BEGIN RECORDS TO PROCESS
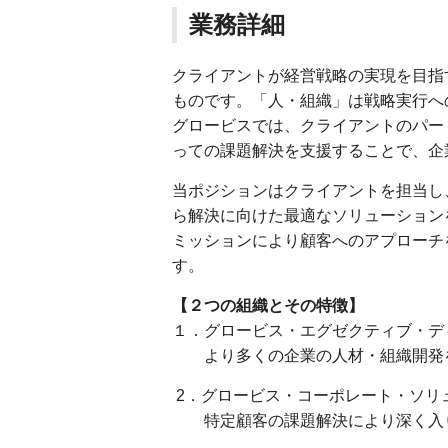
業務詳細
クライアントが経営戦略の実現を目指
ものです。「人・組織」は戦略実行へ
グロービスでは、クライアントのパー
っての課題解決を支援することで、企
当ポジションはクライアントを担当し
ら解決に向けた最適なソリューション
ミッションにより顧客へのアプローチを
す。
【２つの組織とその特徴】
１．グロービス・エグゼクティブ・ディ
より多くの企業の人材・組織開発を
2．グロービス・コーポレート・ソリュ
特定顧客の課題解決により深く入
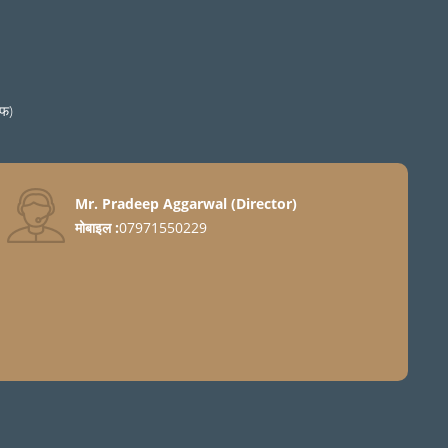
एफ)
Mr. Pradeep Aggarwal
(
Director
)
मोबाइल :
07971550229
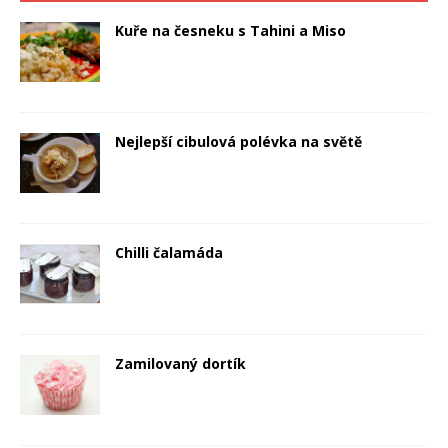
Kuře na česneku s Tahini a Miso
Nejlepší cibulová polévka na světě
Chilli čalamáda
Zamilovaný dortík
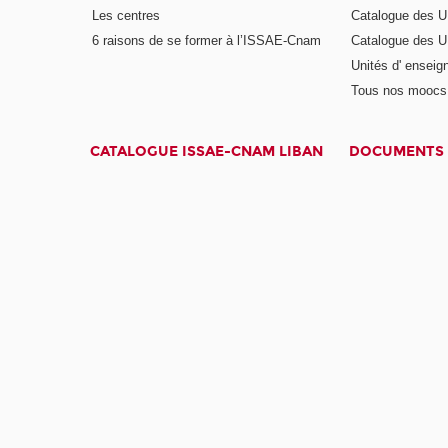
Les centres
Catalogue des U
6 raisons de se former à l’ISSAE-Cnam
Catalogue des UE
Unités d' enseig
Tous nos moocs
CATALOGUE ISSAE-CNAM LIBAN
DOCUMENTS 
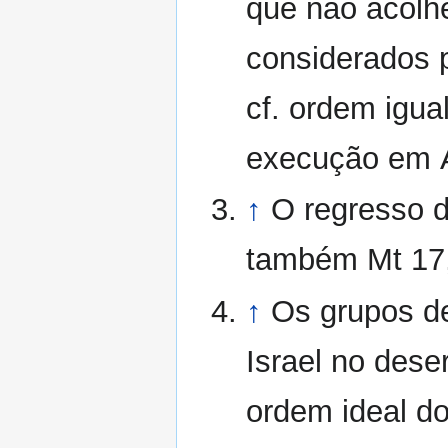
que não acol
considerados p
cf. ordem igua
execução em A
↑
O regresso de
também Mt 17,
↑
Os grupos d
Israel no dese
ordem ideal do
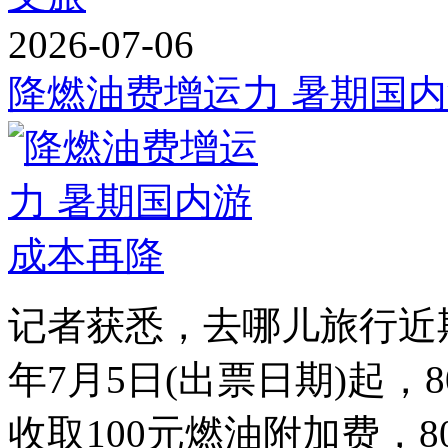
2026-07-06
降燃油费增运力 暑期国
记者获悉，去哪儿旅行近期
年7月5日(出票日期)起，
收取100元燃油附加费，8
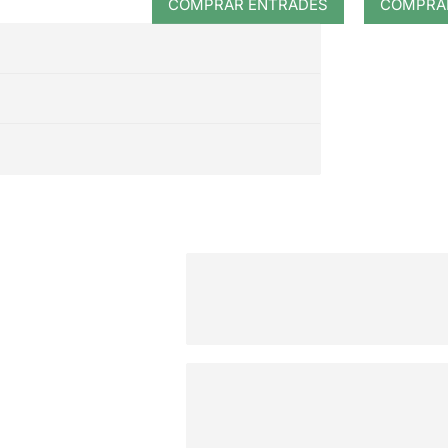
COMPRAR ENTRADES
COMPRA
END RECORDS TO PROCESS
TASK GOAL: How many lines of the data contain the word "ISSAE"? Answer with the number alone.

TASK SOLUTION: 2